I vomited when I saw it: her face was gone, smeared along the pavement, and her stomach was torn wide open. I fell backwards, then remembered the other car. I got up and hesitantly trudged to the accident scene. Traffic on both lanes had stopped, and people were getting out. A brave few, and a highway patrol officer, had followed me as we saw the car that was hit ignite in flame.
I heard 2 screams, an older, gruffer voice, and a younger, more feminine one. I ran toward the vehicle and saw that a father and a young daughter, who had to be no more than 5, trapped in the flames. The father was grabbing at a piece of metal stabbed into his chest. He reached toward his daughter, trying to free her from the burning wreckage, but all she did was scream.
From a distance, I saw the mangled corpse of a son was in the back seat. I was crying, trying to think that what was happening wasn’t real, but I knew that it was. The highway patrol officer pulled me back as I took two more steps toward the car.
“I’m not losing another soul on this highway tonight!” The officer said as he yanked me away from the wreck.
The 3 other people who came with me were going back to their cars, no doubt trying to forget what they’ve seen. I couldn’t. That’s why when I heard the word “daddy” being screamed in a bloodcurdling fashion and the screams finally ending, I screamed myself. I cried more, and vomited more, and finally collapsed.

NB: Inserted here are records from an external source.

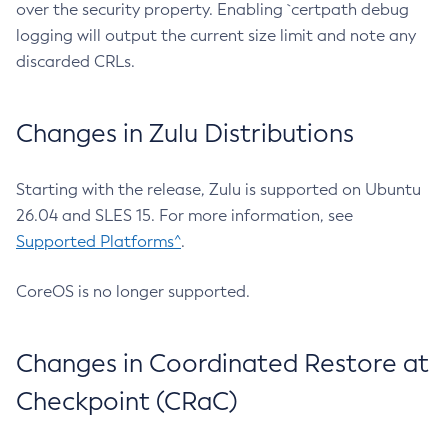
over the security property. Enabling `certpath debug
logging will output the current size limit and note any
discarded CRLs.
Changes in Zulu Distributions
Starting with the release, Zulu is supported on Ubuntu
26.04 and SLES 15. For more information, see
Supported Platforms^
.
CoreOS is no longer supported.
Changes in Coordinated Restore at
Checkpoint (CRaC)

I came to the next day in the hospital. The highway patrol officer was sitting next to my bed, talking to the doctor treating me. I had finally gathered the strength to ask what happened. The officer hesitated, then told me the grim events of the previous night. He said something interesting too. Apparently no evidence of a driver in the car that claimed those lives was found. They were looking for the identity of the driver, but found instead that the car wasn’t even registered.
The day after I was released from the hospital and had been driven home by the officer, whose name was apparently Ben Hawkins. He told me that if I needed anything, to call him. He left his number and the prescription for my cold on my coffee table. I was surprised that he was so friendly.
What surprised me even more was that he died in a car accident the next day.
And so did 20 other people the same month.
I didnt understand it. Frankly, I still don’t. 20 people dying the same way in one month. I believe that it may be a serial killer. Maybe a cult of psychopaths who get their kicks sacrificing people in car accidents. But I know one thing.
I’ll never put my a*s in a car as long as I live.